[Document structure recognition data]

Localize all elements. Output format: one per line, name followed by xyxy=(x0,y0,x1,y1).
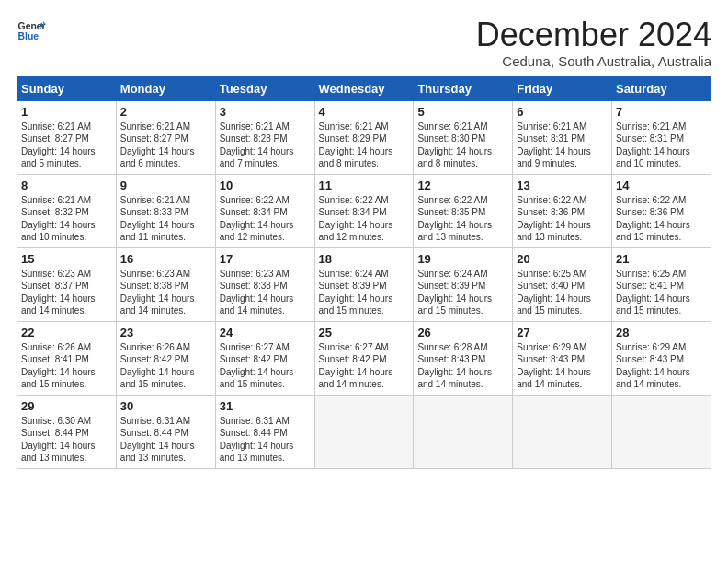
day-info: Sunrise: 6:21 AM Sunset: 8:28 PM Dayligh… xyxy=(220,121,311,170)
calendar-cell xyxy=(414,395,513,468)
day-number: 21 xyxy=(616,252,707,266)
day-info: Sunrise: 6:23 AM Sunset: 8:38 PM Dayligh… xyxy=(120,268,211,317)
calendar-cell: 27Sunrise: 6:29 AM Sunset: 8:43 PM Dayli… xyxy=(513,321,612,395)
day-info: Sunrise: 6:22 AM Sunset: 8:36 PM Dayligh… xyxy=(517,194,608,244)
calendar-cell: 24Sunrise: 6:27 AM Sunset: 8:42 PM Dayli… xyxy=(215,321,314,395)
day-number: 9 xyxy=(120,178,211,192)
calendar-cell: 4Sunrise: 6:21 AM Sunset: 8:29 PM Daylig… xyxy=(314,100,414,174)
day-info: Sunrise: 6:21 AM Sunset: 8:30 PM Dayligh… xyxy=(417,121,508,170)
calendar-cell: 7Sunrise: 6:21 AM Sunset: 8:31 PM Daylig… xyxy=(612,100,711,174)
day-number: 15 xyxy=(21,252,112,266)
calendar-cell: 2Sunrise: 6:21 AM Sunset: 8:27 PM Daylig… xyxy=(116,100,215,174)
calendar-table: SundayMondayTuesdayWednesdayThursdayFrid… xyxy=(17,76,711,469)
calendar-cell: 16Sunrise: 6:23 AM Sunset: 8:38 PM Dayli… xyxy=(116,247,215,321)
calendar-cell: 19Sunrise: 6:24 AM Sunset: 8:39 PM Dayli… xyxy=(414,247,513,321)
day-info: Sunrise: 6:26 AM Sunset: 8:42 PM Dayligh… xyxy=(120,341,211,391)
day-number: 19 xyxy=(417,252,508,266)
day-number: 11 xyxy=(319,178,410,192)
day-info: Sunrise: 6:22 AM Sunset: 8:34 PM Dayligh… xyxy=(319,194,410,244)
day-number: 2 xyxy=(120,105,211,119)
day-info: Sunrise: 6:26 AM Sunset: 8:41 PM Dayligh… xyxy=(21,341,112,391)
day-info: Sunrise: 6:29 AM Sunset: 8:43 PM Dayligh… xyxy=(616,341,707,391)
day-info: Sunrise: 6:25 AM Sunset: 8:41 PM Dayligh… xyxy=(616,268,707,317)
day-number: 13 xyxy=(517,178,608,192)
calendar-cell: 13Sunrise: 6:22 AM Sunset: 8:36 PM Dayli… xyxy=(513,174,612,247)
day-number: 16 xyxy=(120,252,211,266)
day-number: 4 xyxy=(319,105,410,119)
calendar-week-row: 1Sunrise: 6:21 AM Sunset: 8:27 PM Daylig… xyxy=(17,100,711,174)
calendar-cell: 14Sunrise: 6:22 AM Sunset: 8:36 PM Dayli… xyxy=(612,174,711,247)
day-number: 18 xyxy=(319,252,410,266)
calendar-cell: 18Sunrise: 6:24 AM Sunset: 8:39 PM Dayli… xyxy=(314,247,414,321)
calendar-week-row: 22Sunrise: 6:26 AM Sunset: 8:41 PM Dayli… xyxy=(17,321,711,395)
day-info: Sunrise: 6:25 AM Sunset: 8:40 PM Dayligh… xyxy=(517,268,608,317)
day-info: Sunrise: 6:24 AM Sunset: 8:39 PM Dayligh… xyxy=(319,268,410,317)
calendar-cell: 17Sunrise: 6:23 AM Sunset: 8:38 PM Dayli… xyxy=(215,247,314,321)
header-day: Thursday xyxy=(414,76,513,100)
day-info: Sunrise: 6:21 AM Sunset: 8:27 PM Dayligh… xyxy=(21,121,112,170)
day-number: 8 xyxy=(21,178,112,192)
day-info: Sunrise: 6:21 AM Sunset: 8:29 PM Dayligh… xyxy=(319,121,410,170)
calendar-cell: 21Sunrise: 6:25 AM Sunset: 8:41 PM Dayli… xyxy=(612,247,711,321)
day-number: 28 xyxy=(616,326,707,339)
calendar-cell: 31Sunrise: 6:31 AM Sunset: 8:44 PM Dayli… xyxy=(215,395,314,468)
day-number: 24 xyxy=(220,326,311,339)
day-info: Sunrise: 6:21 AM Sunset: 8:31 PM Dayligh… xyxy=(517,121,608,170)
day-number: 27 xyxy=(517,326,608,339)
day-number: 7 xyxy=(616,105,707,119)
day-info: Sunrise: 6:21 AM Sunset: 8:33 PM Dayligh… xyxy=(120,194,211,244)
day-number: 1 xyxy=(21,105,112,119)
day-info: Sunrise: 6:31 AM Sunset: 8:44 PM Dayligh… xyxy=(220,415,311,465)
header-day: Saturday xyxy=(612,76,711,100)
day-info: Sunrise: 6:21 AM Sunset: 8:32 PM Dayligh… xyxy=(21,194,112,244)
day-number: 23 xyxy=(120,326,211,339)
header-day: Tuesday xyxy=(215,76,314,100)
day-number: 14 xyxy=(616,178,707,192)
calendar-cell xyxy=(513,395,612,468)
day-number: 12 xyxy=(417,178,508,192)
day-info: Sunrise: 6:27 AM Sunset: 8:42 PM Dayligh… xyxy=(319,341,410,391)
day-info: Sunrise: 6:31 AM Sunset: 8:44 PM Dayligh… xyxy=(120,415,211,465)
month-title: December 2024 xyxy=(476,17,711,53)
day-number: 10 xyxy=(220,178,311,192)
calendar-week-row: 15Sunrise: 6:23 AM Sunset: 8:37 PM Dayli… xyxy=(17,247,711,321)
day-number: 30 xyxy=(120,399,211,413)
calendar-cell: 22Sunrise: 6:26 AM Sunset: 8:41 PM Dayli… xyxy=(17,321,117,395)
header-day: Wednesday xyxy=(314,76,414,100)
header: General Blue December 2024 Ceduna, South… xyxy=(17,17,711,69)
calendar-week-row: 29Sunrise: 6:30 AM Sunset: 8:44 PM Dayli… xyxy=(17,395,711,468)
logo-icon: General Blue xyxy=(17,17,46,46)
logo: General Blue xyxy=(17,17,46,46)
calendar-cell: 11Sunrise: 6:22 AM Sunset: 8:34 PM Dayli… xyxy=(314,174,414,247)
day-number: 29 xyxy=(21,399,112,413)
calendar-cell: 5Sunrise: 6:21 AM Sunset: 8:30 PM Daylig… xyxy=(414,100,513,174)
calendar-cell: 3Sunrise: 6:21 AM Sunset: 8:28 PM Daylig… xyxy=(215,100,314,174)
calendar-cell: 6Sunrise: 6:21 AM Sunset: 8:31 PM Daylig… xyxy=(513,100,612,174)
calendar-cell: 9Sunrise: 6:21 AM Sunset: 8:33 PM Daylig… xyxy=(116,174,215,247)
day-info: Sunrise: 6:21 AM Sunset: 8:31 PM Dayligh… xyxy=(616,121,707,170)
day-info: Sunrise: 6:27 AM Sunset: 8:42 PM Dayligh… xyxy=(220,341,311,391)
day-info: Sunrise: 6:29 AM Sunset: 8:43 PM Dayligh… xyxy=(517,341,608,391)
day-info: Sunrise: 6:28 AM Sunset: 8:43 PM Dayligh… xyxy=(417,341,508,391)
day-info: Sunrise: 6:22 AM Sunset: 8:35 PM Dayligh… xyxy=(417,194,508,244)
day-info: Sunrise: 6:23 AM Sunset: 8:37 PM Dayligh… xyxy=(21,268,112,317)
day-number: 5 xyxy=(417,105,508,119)
header-day: Sunday xyxy=(17,76,117,100)
calendar-cell: 25Sunrise: 6:27 AM Sunset: 8:42 PM Dayli… xyxy=(314,321,414,395)
day-info: Sunrise: 6:22 AM Sunset: 8:36 PM Dayligh… xyxy=(616,194,707,244)
calendar-cell: 1Sunrise: 6:21 AM Sunset: 8:27 PM Daylig… xyxy=(17,100,117,174)
calendar-week-row: 8Sunrise: 6:21 AM Sunset: 8:32 PM Daylig… xyxy=(17,174,711,247)
day-info: Sunrise: 6:24 AM Sunset: 8:39 PM Dayligh… xyxy=(417,268,508,317)
subtitle: Ceduna, South Australia, Australia xyxy=(476,53,711,69)
header-day: Monday xyxy=(116,76,215,100)
day-info: Sunrise: 6:23 AM Sunset: 8:38 PM Dayligh… xyxy=(220,268,311,317)
day-info: Sunrise: 6:30 AM Sunset: 8:44 PM Dayligh… xyxy=(21,415,112,465)
calendar-cell: 15Sunrise: 6:23 AM Sunset: 8:37 PM Dayli… xyxy=(17,247,117,321)
day-info: Sunrise: 6:21 AM Sunset: 8:27 PM Dayligh… xyxy=(120,121,211,170)
title-area: December 2024 Ceduna, South Australia, A… xyxy=(476,17,711,69)
calendar-cell: 28Sunrise: 6:29 AM Sunset: 8:43 PM Dayli… xyxy=(612,321,711,395)
day-number: 31 xyxy=(220,399,311,413)
day-number: 25 xyxy=(319,326,410,339)
calendar-cell xyxy=(314,395,414,468)
svg-text:Blue: Blue xyxy=(18,31,40,41)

• PROBLEM STATEMENT
Across the entries above, how many lines include the word "Australia"? Give only the number.

• EXERCISE RESPONSE
2